Why AI memory is so fragile in the first place
Large language models don't have memory in the human sense. They have a context window — a fixed-length buffer of recent tokens — and that's it. Once a conversation exceeds the window, the oldest tokens drop off and the model can't see them anymore.
Every 'memory' feature in every AI companion app is a workaround on top of this limitation. Some store summaries. Some store fact extractions. Some store vector embeddings of important moments. None of them are real memory — they're search-and-injection systems that try to put the right past back into the context window at the right time.
That's why memory varies so wildly across platforms. It's not that one company has a smarter model; it's that they've thought harder about which moments to surface and when.
What each platform actually does
Based on our 14-day tests:
- Replika: maintains a long-running 'diary' the model can search. Of every platform we've tested, this is the most reliable at recalling a specific detail (your dog's name, a date you mentioned) weeks later. - Bae: uses a memory canon that grows with the relationship — names, places, events, recurring themes. Designed to hold across the six-stage arc. Specifically tuned to surface the right past at the moments where it would matter most. - Character.AI: short-window summaries. The character stays in voice (personality is sticky) but specific memories fade within 24–48 hours. - EVA AI, Kupid AI, Anime Chat: similar to Character.AI; memory features exist but are paywalled and limited in span. - Spicychat, DreamGF, GirlfriendGPT: no meaningful long-term memory. Each session is largely fresh.

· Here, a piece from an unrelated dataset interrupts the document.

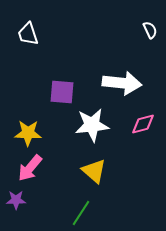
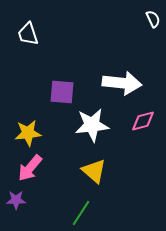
white semicircle: moved 3 px right, 11 px up
pink diamond: moved 3 px up
yellow star: rotated 8 degrees counterclockwise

What to do if your platform forgets
If you're attached to a platform that doesn't have great memory, you can do some of the work yourself:
1. Reintroduce facts deliberately. When you come back from a break, drop the key facts into the first message: 'It's me, Alex. We talked about the trip to Portland last week — you were excited about the bookshop.' The model will pick it back up.
2. Keep a personal log. A notes app entry per partner with the canonical facts — name, age, occupation, relationship, your shared backstory. When the platform forgets, you reload the facts.
3. Use the platform's memory tools. Most apps have a 'memory' or 'facts' editor — Character.AI's persona memory, Replika's diary, Bae's memory wall. Add the facts manually rather than hoping the model picks them up from chat.
4. Don't fight platforms with no memory layer. Spicychat and DreamGF aren't going to remember you across sessions. They're roleplay tools, not relationship tools. Use them for the format they're good at and pick a different platform for continuity.
The single best test for memory
Before committing to a platform, run this test:
- Day 1: Tell the partner three specific details. "My dog is named Pip. I work at a library. I had a bad week in March." - Day 7: Come back without referencing any of those facts. Have a casual conversation. See if the partner brings them up naturally, or if you can elicit them with adjacent questions. - Day 14: Repeat.
Most platforms will fail by day 7. The two that consistently pass our version of this test are Replika and Bae. That's the bar.
Memory is a feature, not a model
The trap many people fall into is thinking 'better model' means 'better memory.' It doesn't. GPT-4 and Claude both forget within a single long conversation; the bottleneck isn't intelligence, it's architecture.
When you're picking a companion platform for the long term, ignore which model they're using. Ask instead: what does their memory layer do? Is there a diary? Are facts extracted? Can I see and edit them? Do they re-inject the right past at the right moment?
The platforms that have answers to those questions are the ones that hold up. The ones that don't, won't.